Sportif Eskimişlik: Sportif tarafa bak: Adam hayatını adıyor, rekor kırıyor, sonra ne oluyor? İki yıl sonra bir başkası gelip rekoru beş saniye ile indiriyor, o önceki şampiyon da spikerin "bir zamanların efsanesi" diye andığı, kenara atılmış bir eski model oluyor. Hayat, sürekli bir eskimişlik yarışıdır. Sporcu bile, vücudu iflas ettiğinde, artık işe yaramayan bir materyale dönüşüyor. Ben de o eski kupanın, tozlu anı madalyonun yanındaki unutulmuşluk durumunu tescilledim. Kimsenin yalan söylemesine gerek yok, bu hayatın kuralı bu!
Son Söz: Sonsuzluğun Işıl Işıl Çöpü
Sevgili okuyucu, bu köşe yazısı bitti. Senin de hayatın gibi, benim de yazılarım bir bitiş çizgisine sahip.
Ben, Sonsuzluğa Atılan Çöp olarak, size kibar yalanlar söylemeyeceğim. Ben, sistemin bizi görmezden geldiği, bize takmadığı o anı temsil ediyorum. Ben, o anlık izlenme sayısının, o geçici siyasi vaadin, o bir saniyelik rekorun sonunda kalan sıfır noktasıyım.
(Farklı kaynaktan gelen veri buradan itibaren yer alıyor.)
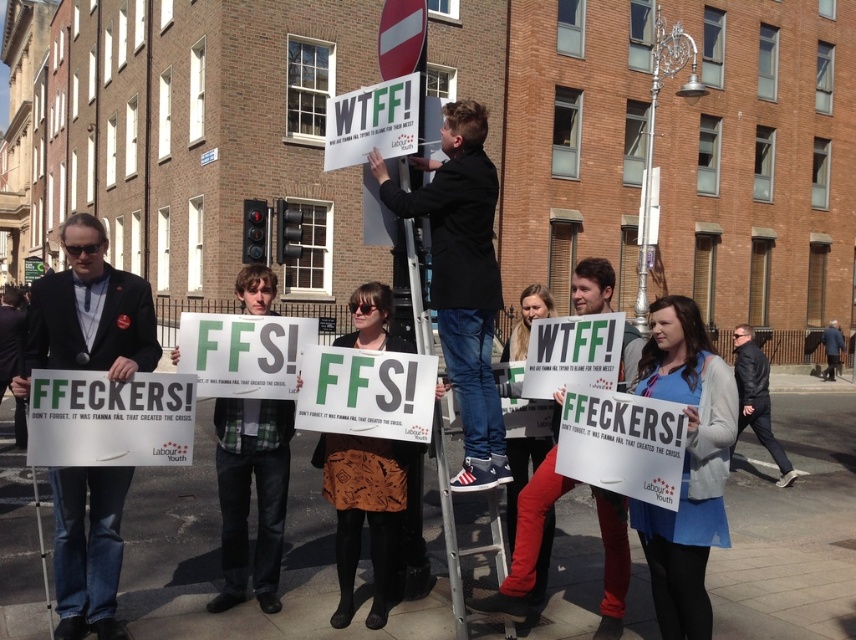 Question: Can you confirm if white paper sign at upper center is positioned to the right of black leather jacket at center?

Choices:
 (A) no
 (B) yes

Answer: (A)

Question: Which object appears farthest from the camera in this image?

Choices:
 (A) dark blue wool coat at lower right
 (B) black leather jacket at center

Answer: (A)

Question: Based on their relative distances, which object is nearer to the white paper sign at upper center?

Choices:
 (A) black leather jacket at center
 (B) matte black jacket at left
 (C) dark blue wool coat at lower right
 (D) white paper sign at center

Answer: (B)

Question: Is dark blue jeans at center above dark blue wool coat at lower right?

Choices:
 (A) yes
 (B) no

Answer: (A)

Question: Which object appears closest to the camera in this image?

Choices:
 (A) dark blue jeans at center
 (B) white paper sign at upper center

Answer: (A)

Question: Is white paper sign at upper center thinner than dark blue wool coat at lower right?

Choices:
 (A) no
 (B) yes

Answer: (B) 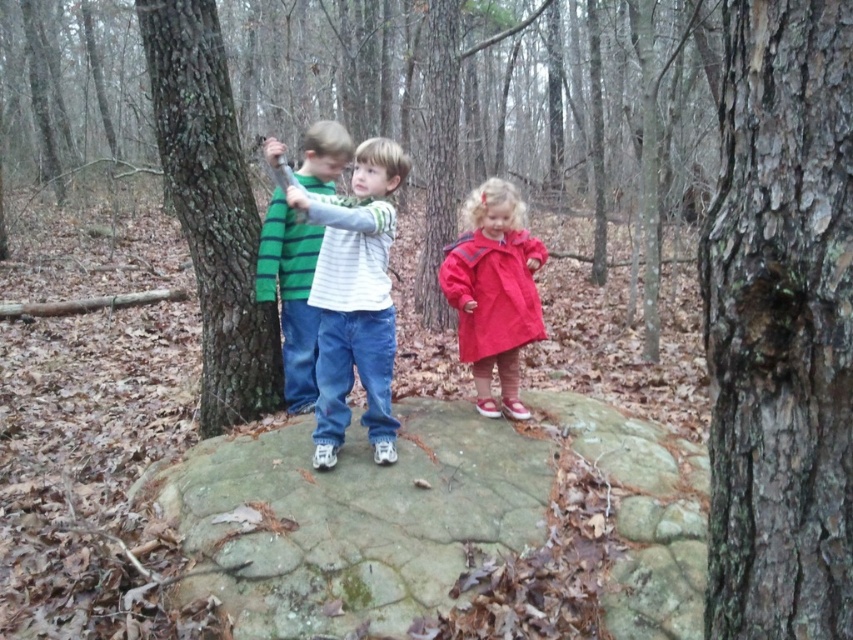 Which is more to the right, green mossy rock at center or striped cotton shirt at center?

green mossy rock at center is more to the right.

Can you confirm if green mossy rock at center is positioned to the left of striped cotton shirt at center?

In fact, green mossy rock at center is to the right of striped cotton shirt at center.

Is point (445, 412) positioned in front of point (283, 248)?

Yes, point (445, 412) is closer to viewer.

This screenshot has height=640, width=853. Identify the location of green mossy rock at center. (433, 516).

Consider the image. Who is taller, green mossy rock at center or white striped shirt at center?

white striped shirt at center is taller.

This screenshot has height=640, width=853. I want to click on green mossy rock at center, so [433, 516].

Find the location of a particular element. This screenshot has width=853, height=640. green mossy rock at center is located at coordinates (433, 516).

Who is more distant from viewer, [469,269] or [287,214]?

Answer: The point [287,214] is behind.

The image size is (853, 640). I want to click on matte red coat at center, so click(x=494, y=291).

Between point (527, 257) and point (308, 339), which one is positioned behind?

The point (308, 339) is more distant.

Image resolution: width=853 pixels, height=640 pixels. I want to click on matte red coat at center, so click(x=494, y=291). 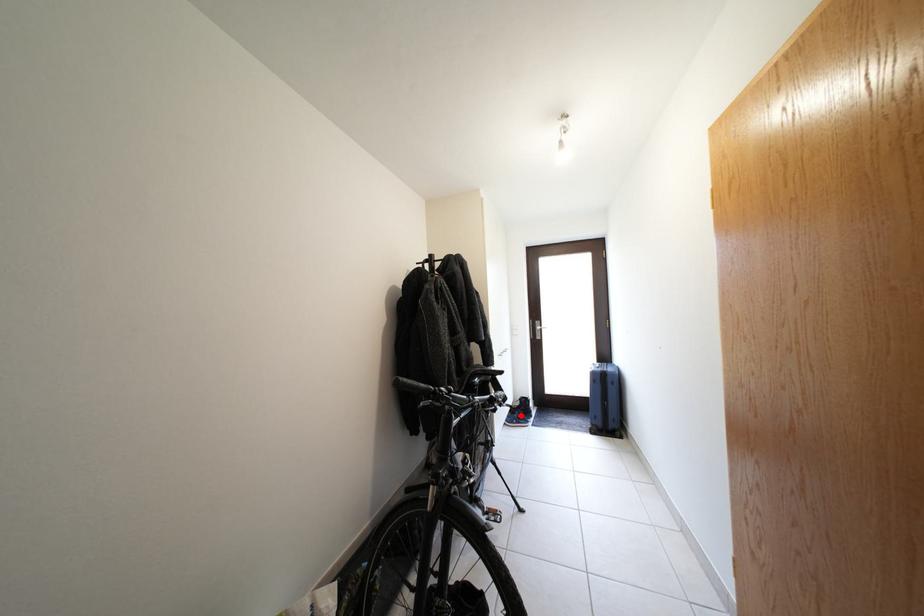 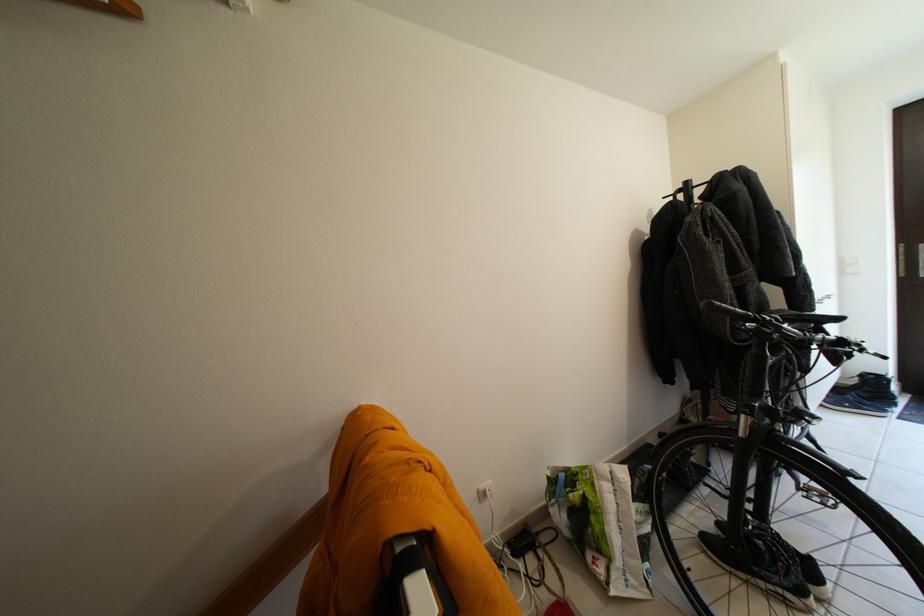 Locate, in the second image, the point that corresponds to the highlighted location in the first image.

(845, 395) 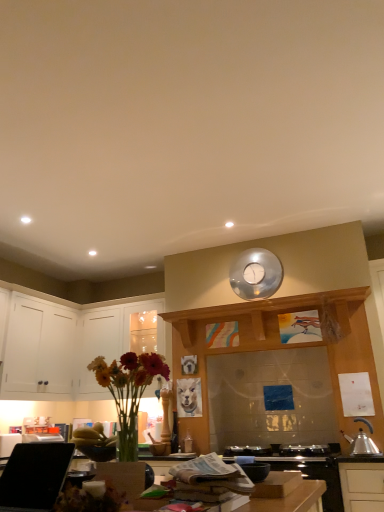 Question: In terms of height, does matte glass vase with flowers at lower left look taller or shorter compared to white matte cabinet at left, acting as the 1th cabinetry starting from the left?

Choices:
 (A) short
 (B) tall

Answer: (A)

Question: Considering their positions, is matte glass vase with flowers at lower left located in front of or behind white matte cabinet at left, acting as the 1th cabinetry starting from the left?

Choices:
 (A) front
 (B) behind

Answer: (A)

Question: Which object is the farthest from the black glass stove at lower center?

Choices:
 (A) metallic silver kettle at lower right
 (B) matte glass vase with flowers at lower left
 (C) metallic silver clock at center
 (D) wooden surface at center
 (E) white glossy cabinets at left, which ranks as the second cabinetry in left-to-right order

Answer: (E)

Question: Estimate the real-world distances between objects in this image. Which object is closer to the wooden surface at center?

Choices:
 (A) metallic silver clock at center
 (B) white glossy cabinets at left, which ranks as the second cabinetry in left-to-right order
 (C) matte glass vase with flowers at lower left
 (D) white matte cabinet at left, the second cabinetry in the right-to-left sequence
 (E) black glass stove at lower center

Answer: (C) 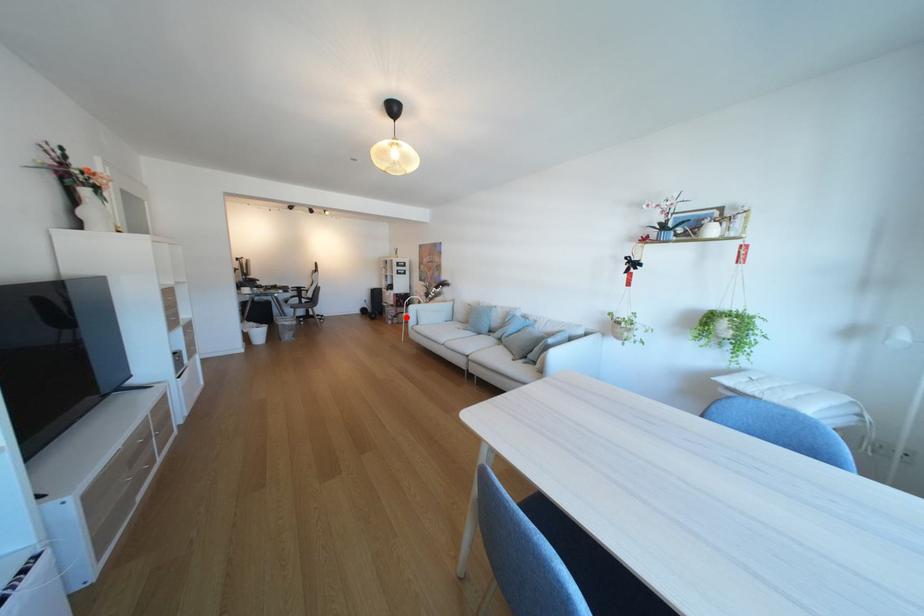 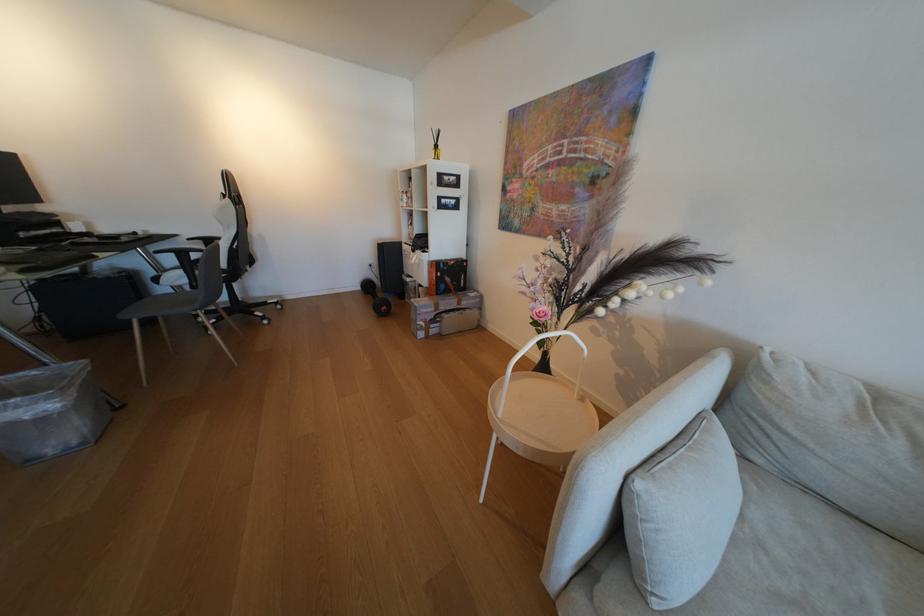 Question: I am providing you with two images of the same scene from different viewpoints. Given a red point in image1, look at the same physical point in image2. Is it:

Choices:
 (A) Closer to the viewpoint
 (B) Farther from the viewpoint

Answer: (A) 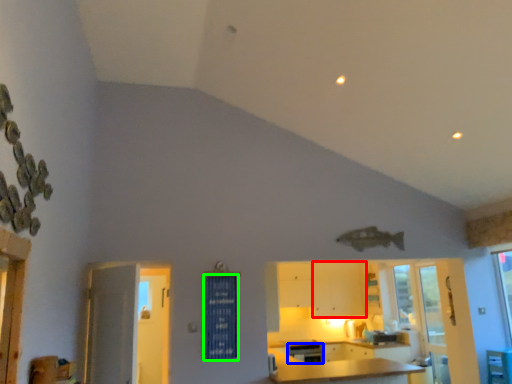 Question: Considering the real-world distances, which object is farthest from cabinetry (highlighted by a red box)? dish washer (highlighted by a blue box) or curtain (highlighted by a green box)?

Choices:
 (A) dish washer
 (B) curtain

Answer: (B) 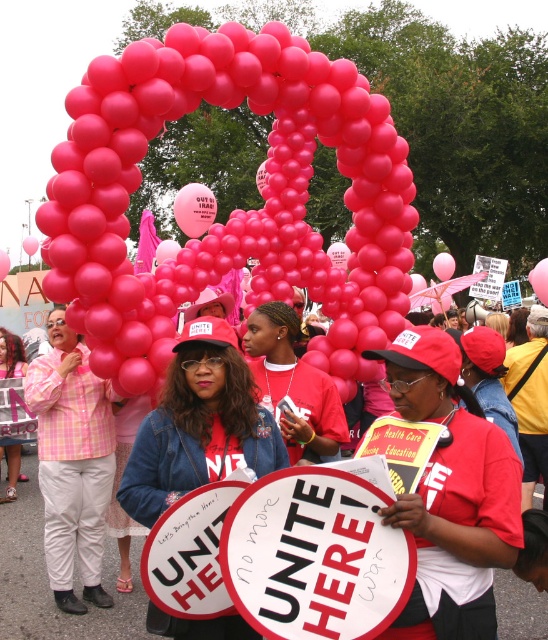 Question: Is white paper sign at center above matte pink shirt at center?

Choices:
 (A) no
 (B) yes

Answer: (B)

Question: Which point appears closest to the camera in this image?

Choices:
 (A) (259, 84)
 (B) (9, 476)
 (C) (185, 472)

Answer: (C)

Question: Can you confirm if pink balloons at center is thinner than matte red shirt at center?

Choices:
 (A) yes
 (B) no

Answer: (A)

Question: Which object is positioned closest to the white paper sign at center?

Choices:
 (A) matte pink shirt at center
 (B) matte red shirt at center

Answer: (B)

Question: Which point is farther from the camera taking this photo?

Choices:
 (A) (203, 40)
 (B) (232, 364)
 (C) (15, 497)
 (D) (317, 513)

Answer: (C)

Question: Does pink balloons at center have a smaller size compared to matte red shirt at center?

Choices:
 (A) yes
 (B) no

Answer: (A) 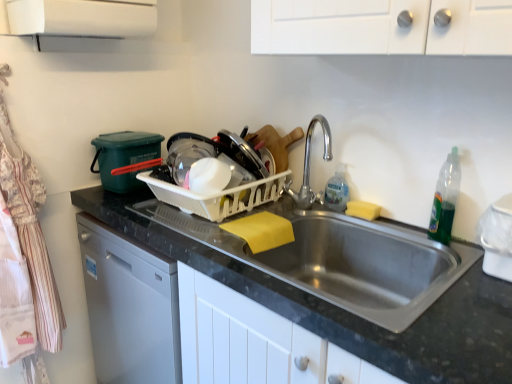 Question: Can we say white plastic basket at center lies outside striped cotton apron at left?

Choices:
 (A) no
 (B) yes

Answer: (B)

Question: From the image's perspective, is white plastic basket at center over striped cotton apron at left?

Choices:
 (A) yes
 (B) no

Answer: (A)

Question: Is white plastic basket at center behind striped cotton apron at left?

Choices:
 (A) no
 (B) yes

Answer: (B)

Question: Is white plastic basket at center turned away from striped cotton apron at left?

Choices:
 (A) yes
 (B) no

Answer: (B)

Question: Is white plastic basket at center aimed at striped cotton apron at left?

Choices:
 (A) yes
 (B) no

Answer: (B)

Question: From their relative heights in the image, would you say striped cotton apron at left is taller or shorter than clear plastic bottle at sink?

Choices:
 (A) tall
 (B) short

Answer: (A)

Question: Is striped cotton apron at left wider or thinner than clear plastic bottle at sink?

Choices:
 (A) thin
 (B) wide

Answer: (B)

Question: From a real-world perspective, is striped cotton apron at left above or below clear plastic bottle at sink?

Choices:
 (A) below
 (B) above

Answer: (A)

Question: Is point (19, 182) positioned closer to the camera than point (333, 188)?

Choices:
 (A) closer
 (B) farther

Answer: (A)

Question: Is point [x=450, y=362] positioned closer to the camera than point [x=329, y=178]?

Choices:
 (A) farther
 (B) closer

Answer: (B)

Question: Is black granite countertop at center taller or shorter than clear plastic bottle at sink?

Choices:
 (A) short
 (B) tall

Answer: (B)

Question: Which is correct: black granite countertop at center is inside clear plastic bottle at sink, or outside of it?

Choices:
 (A) inside
 (B) outside

Answer: (B)

Question: From a real-world perspective, is black granite countertop at center positioned above or below clear plastic bottle at sink?

Choices:
 (A) below
 (B) above

Answer: (A)

Question: Considering the positions of white plastic basket at center and green translucent bottle at right in the image, is white plastic basket at center wider or thinner than green translucent bottle at right?

Choices:
 (A) thin
 (B) wide

Answer: (B)

Question: In the image, is white plastic basket at center positioned in front of or behind green translucent bottle at right?

Choices:
 (A) behind
 (B) front

Answer: (A)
Ama bakın ne oldu? O kadar önemsizim ki, bu önemsizlikle kendime bir unvan, bir köşe ve sonsuz bir ironi yarattım. Kaybedecek hiçbir şeyi olmayan çöp, her şeyi söyleyebilir. Benim en büyük gücüm, zaten atılmış olmam.
Şimdi git, hayatına devam et. Ama aklında olsun: Senin o çok değerli diye baktığın her şey, sonunda benim yanımdaki o büyük, karanlık boşluğa fırlatılacak.
Hadi eyvallah. Yeni köşe yazımda yine burada, bu çöplükte buluşuruz!